Seth staggered, catching himself against the damp wall, watching as though trapped in a dream. The pursuer's hand sliced through the man's throat with eerie precision — not with a blade, but with fingers that glowed faintly, pulsing with an otherworldly rhythm. The man's scream gurgled into silence as he crumpled.
Mist swallowed his corpse like quicksand.
The alley fell quiet, save for the gaslamp sputtering at its mouth.
The pursuer exhaled lightly, as though brushing dust from a sleeve, and turned his gaze on Seth. In the thin glow of the lamps, his eyes were pools of violet twilight, deep and unknowable.
"Are you hurt?"
Seth's voice cracked before he managed a weak, "No. I… I'm fine."

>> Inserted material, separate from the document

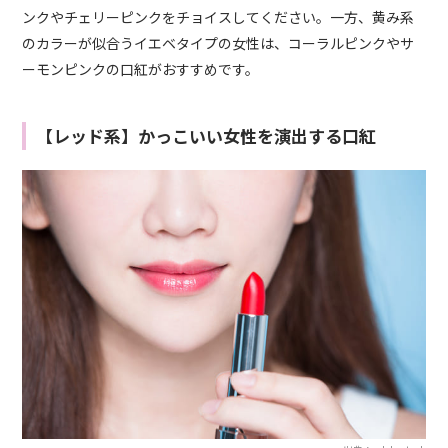
ンクやチェリーピンクをチョイスしてください。一方、黄み系
のカラーが似合うイエベタイプの女性は、コーラルピンクやサ
ーモンピンクの口紅がおすすめです。
【レッド系】かっこいい女性を演出する口紅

But his thoughts were anything but calm.
That… wasn't speed. That wasn't just sleight of hand. It was like he was two places at once — as if the mist itself carried a clone of him. Is this the power of a Divine Ascendant?
He forced himself to meet the man's gaze. "Why… why did you kill him like that?"
The pursuer crouched, pulling something from the fading remains. Between his fingers dangled a pendant — an oval of amethyst veined with silver, pulsing faintly with an inner light.
"He stole what did not belong to him," the man said quietly. "An artifact of the Church of the Twilight Matron. For that alone, his end was inevitable."
He slipped the pendant into a pocket of his long coat, and then, almost as an afterthought, added:
"And you. You must come with me. To the Church."
Seth stiffened. "Why?"
"Because you were a victim," came the calm reply. The man's tone brooked no argument.
A shiver ran down Seth's spine. Victim — a word that placed him neatly into a narrative beyond his control.
Still dazed, Seth followed. The mist figure guided him out of the alley, where a black-lacquered chariot waited at the curb. Its windows gleamed with violet curtains, and faint sigils shimmered at its frame — protective wards he instinctively knew few could bypass.
The horses that drew it snorted streams of vapor, their eyes carrying a faint purplish sheen.
The pursuer motioned him inside.
Seth climbed in, the padded interior swallowing him in silence. Across from him, the man settled down, folding his gloved hands. The pendant dangled briefly from his pocket before disappearing back inside.
For a while, neither spoke. The chariot jolted into motion, wheels rolling smoothly against cobblestones.
Seth broke the silence first, his voice tentative. "You… you're a Divine Ascendant, aren't you?"
The man regarded him with those unblinking twilight eyes. "Yes."
The answer was simple, unembellished, but it echoed like a cathedral bell in Seth's mind.
He swallowed hard. His thoughts tumbled chaotically:
"So this is the level of power I'll face one day… To jam a revolver with nothing but will. To move like a clone of mist itself. To end a man as though his life were no more than punctuation at the end of a sentence…"
"And me? I can barely tug at threads. I can read hints in shifting newspapers, flickers in gaslamps. I'm still just Cipher 9 — a Loose-End Finder. Powerless. Insignificant."
His nails dug into his palm as another thought crept in, darker:
"What happens if they realize what I am? An Archivist. If they see me not as a victim, but as a threat… Would they erase me as cleanly as that thief?"
He forced his face to remain calm, but inside, he whispered to himself:
"No. I must climb higher. I must reach the upper Ciphers, or I'll remain nothing but prey in a city of gods and killers."
The chariot rattled on, deeper into Aetheros. Through the curtained windows, the glow of gaslamps flickered in strange patterns. At times, Seth could swear they spelled letters — messages only for him — but every time he tried to focus, the meaning dissolved.
Twilight pressed against the glass, thick and eternal.
And across from him, the Divine Ascendant watched silently, as though he already knew every secret Seth struggled to hide.